IDM/Runbook

From Wikitech
< IDM

Infrastructure

Endpoint Database LDAP DN Servers
Production https://idm.wikimedia.org mariadb://idm@m5-master.eqiad.wmnet:3306/idm cn=bitu,ou=profile,dc=wikimedia,dc=org idm1001/idm2001.wikimedia.org
Staging https://idm-test.wikimedia.org mariadb://idm-test@m5-master.eqiad.wmnet:3306/idm-test cn=bitu,ou=profile,dc=wikimedia,dc=org idm-test1001.wikimedia.org

Bitu is a Django application and runs under uwsgi (see /etc/uwsgi/apps-enabled/bitu.ini or Puppet) for configuration. In front of uwsgi is Apache2, for handling serving of static content and routing to the uwsgi workers. TLS termination is done using Envoy.

Failed services

The Bitu setup consists of two services and a number of systemd timers. The primary services are:

  • uwsgi-bitu - Main UWSGI service, responsible for running the webinterface.
  • rq-bitu - Background worker, pulls jobs from the Redis queues and handle longer running tasks and notifications.

Timers currently consist of:

  • sync_bitu_username_block - Pulls block list data from meta and wikitech, this data is used to check signups for undesired usernames.
  • expire_bitu_signups - If a signup has not been activated within a set time frame this job will delete the request, freeing up the username.

Any of the timers, and the rq-bitu service can safely be run/restarted at any time without noticeable user impact or data corruption. Restarting the uwsgi-bitu service will briefly interrupt self-service, but no invalidate user sessions (session information is database backed, and will survive a restart).

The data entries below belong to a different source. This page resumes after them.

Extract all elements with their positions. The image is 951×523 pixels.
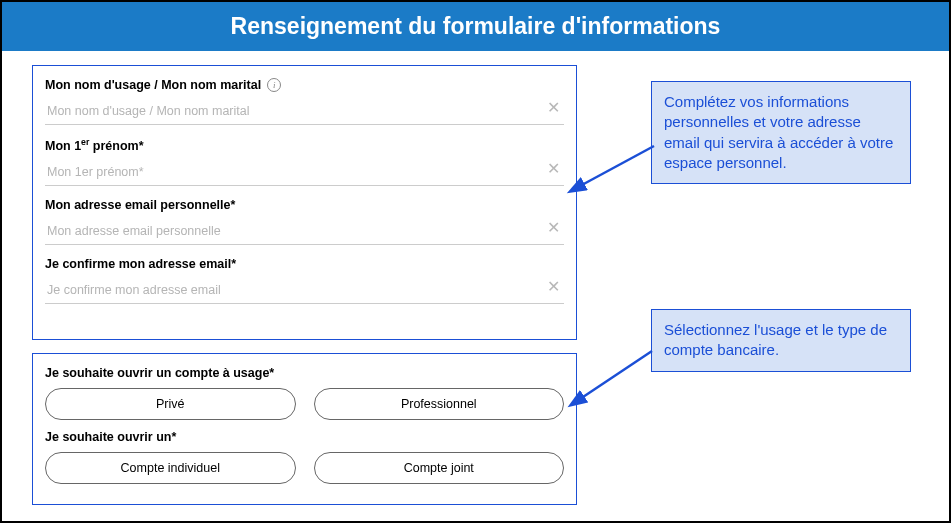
label-email-confirm: Je confirme mon adresse email* <box>45 257 564 271</box>
arrow-top <box>562 136 662 206</box>
option-professionnel[interactable]: Professionnel <box>314 388 565 420</box>
type-options: Compte individuel Compte joint <box>45 452 564 484</box>
option-compte-joint[interactable]: Compte joint <box>314 452 565 484</box>
label-email-confirm-text: Je confirme mon adresse email* <box>45 257 236 271</box>
option-compte-individuel[interactable]: Compte individuel <box>45 452 296 484</box>
page-content: Mon nom d'usage / Mon nom marital i ✕ Mo… <box>2 51 949 522</box>
input-firstname[interactable] <box>45 161 564 186</box>
label-name-usage-text: Mon nom d'usage / Mon nom marital <box>45 78 261 92</box>
input-wrap-name: ✕ <box>45 100 564 125</box>
callout-personal-info-text: Complétez vos informations personnelles … <box>664 93 893 171</box>
arrow-bottom <box>560 341 660 411</box>
label-usage-text: Je souhaite ouvrir un compte à usage* <box>45 366 274 380</box>
callout-account-type: Sélectionnez l'usage et le type de compt… <box>651 309 911 372</box>
info-icon[interactable]: i <box>267 78 281 92</box>
label-name-usage: Mon nom d'usage / Mon nom marital i <box>45 78 564 92</box>
usage-options: Privé Professionnel <box>45 388 564 420</box>
label-usage: Je souhaite ouvrir un compte à usage* <box>45 366 564 380</box>
svg-line-1 <box>580 351 652 399</box>
page-title: Renseignement du formulaire d'informatio… <box>231 13 721 39</box>
callout-personal-info: Complétez vos informations personnelles … <box>651 81 911 184</box>
label-firstname: Mon 1er prénom* <box>45 137 564 153</box>
callout-account-type-text: Sélectionnez l'usage et le type de compt… <box>664 321 887 358</box>
clear-icon[interactable]: ✕ <box>547 100 560 116</box>
label-account-type: Je souhaite ouvrir un* <box>45 430 564 444</box>
svg-line-0 <box>580 146 654 186</box>
clear-icon[interactable]: ✕ <box>547 279 560 295</box>
input-wrap-firstname: ✕ <box>45 161 564 186</box>
option-prive[interactable]: Privé <box>45 388 296 420</box>
form-account-type: Je souhaite ouvrir un compte à usage* Pr… <box>32 353 577 505</box>
page-frame: Renseignement du formulaire d'informatio… <box>0 0 951 523</box>
page-header: Renseignement du formulaire d'informatio… <box>2 2 949 51</box>
form-personal-info: Mon nom d'usage / Mon nom marital i ✕ Mo… <box>32 65 577 340</box>
clear-icon[interactable]: ✕ <box>547 220 560 236</box>
label-account-type-text: Je souhaite ouvrir un* <box>45 430 176 444</box>
clear-icon[interactable]: ✕ <box>547 161 560 177</box>
input-email-confirm[interactable] <box>45 279 564 304</box>
input-name-usage[interactable] <box>45 100 564 125</box>
input-wrap-email-confirm: ✕ <box>45 279 564 304</box>
label-email: Mon adresse email personnelle* <box>45 198 564 212</box>
input-email[interactable] <box>45 220 564 245</box>
input-wrap-email: ✕ <box>45 220 564 245</box>
label-email-text: Mon adresse email personnelle* <box>45 198 235 212</box>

If any of the timers contentiously fail create a Phabricator task and tag it with "Bitu".

Failover

Bitu is currently installed on a set of Ganeti VMs, one of which is active at a time. It is possible to fail over to the inactive VM by changing the CNAME idm.wikimedia.org to point to passive host. This is done by modifying the DNS git repository.

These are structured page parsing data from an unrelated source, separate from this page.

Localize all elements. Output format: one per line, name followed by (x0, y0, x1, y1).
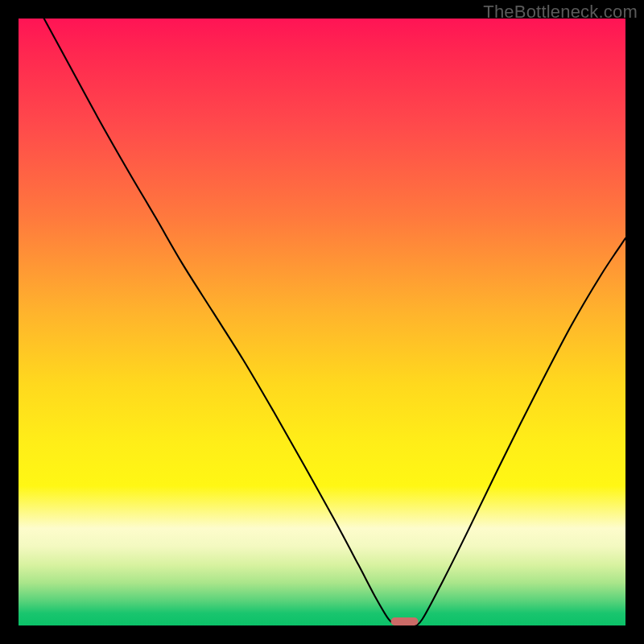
bottleneck-curve (44, 19, 625, 626)
watermark-text: TheBottleneck.com (483, 2, 638, 23)
chart-container: TheBottleneck.com (0, 0, 644, 644)
chart-svg (19, 19, 625, 625)
optimum-marker (391, 617, 419, 625)
plot-area (19, 19, 625, 625)
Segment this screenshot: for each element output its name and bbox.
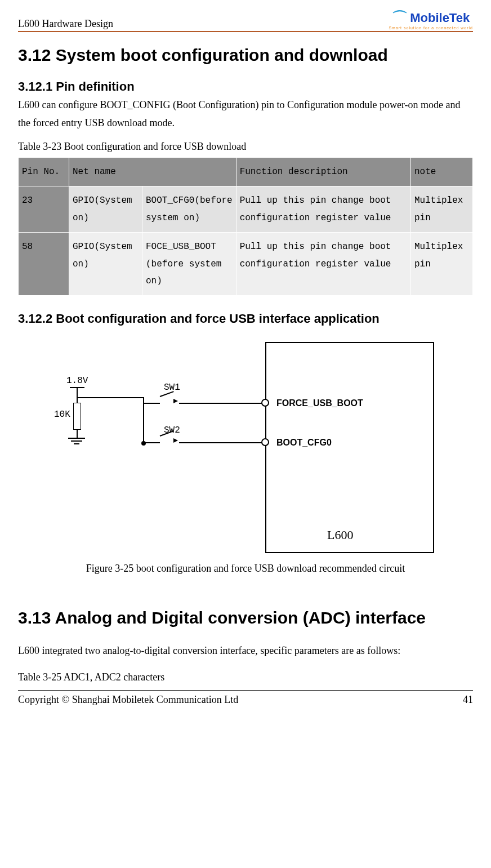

Changing the CNAME is sufficient for changing the active webserver, the pair of VMs however also hosts a Redis installation, with one active node and one replica. If you need to reboot, reimage or do maintenance on the active node, the Redis nodes needs to be failed over as well. The Redis configuration is managed by Puppet. The initiate a switch-over update the following two variables in Puppet: profile::idm::redis_master and profile::idm::redis_replicas, see example here: https://gerrit.wikimedia.org/r/c/operations/puppet/+/930763

Debugging on the standby host

In some cases it might be beneficial to debug on the passive IDM host, e.g. when rolling out new version or preparing a switch over. The problem is that both Apache and Django will expect the host header to say idm.wikimedia.org. One solution is to install the ModHeader extension for Firefox and create a rule that adds "Host: idm.wikimedia.org" to your requests, to avoid breaking other sites, also add a filter e.g. "Tab domain filter: idm2001.wikimedia.org".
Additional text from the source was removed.